IBM study shows data breaches are 65% more costly in healthcare than any other industry

July 26, 2019
Medicare Web

According to the 2019 edition of IBM Security and Ponemon Institute’s annual Cost of a Data Breach Report, data breaches cost the healthcare sector an average of 65% more per record than they cost any other industry.

The study, which examines the financial impact of data breaches on organizations across the world, gathered data by interviewing 500 organizations across 17 countries who experienced a data breach in the last year. It determined costs by examining hundreds of cost factors, such as legal, regulatory, and technical activities as well as loss of brand equity, customer turnover, and the drain on employee productivity.

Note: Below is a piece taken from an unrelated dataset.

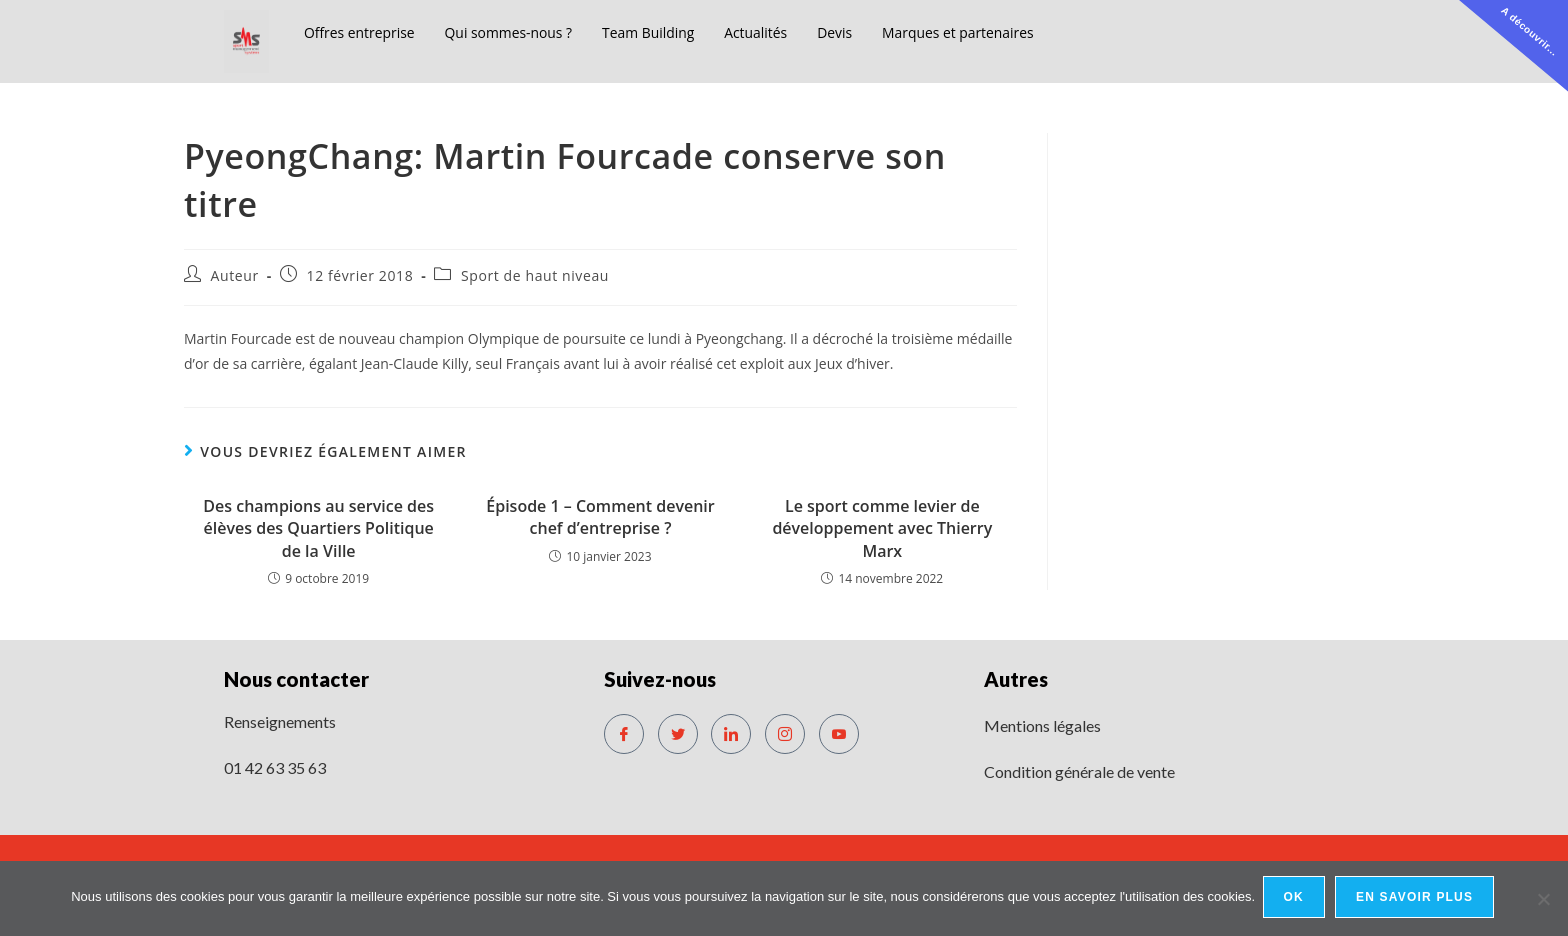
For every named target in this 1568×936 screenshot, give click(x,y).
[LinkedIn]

The study showed that the average total cost of a data breach in the healthcare industry was $6.45 million, or $429 per record. The finance industry experienced the second highest average total cost of a data breach at $5.86 million, or $210 per record.  Meanwhile, the global average total cost of a data breach was $3.92 million in 2019, an increase from an average total cost of $3.86 million in 2018.

The report’s authors noted that the data for the healthcare industry may be slightly skewed because all healthcare companies in the study were located in the U.S., which has the highest per-record cost of data breaches globally ($242 per record in the U.S. compared to $150 per record globally). In other countries, healthcare is classified as a public sector organization and therefore is not separated as a different industry the way it is in the U.S.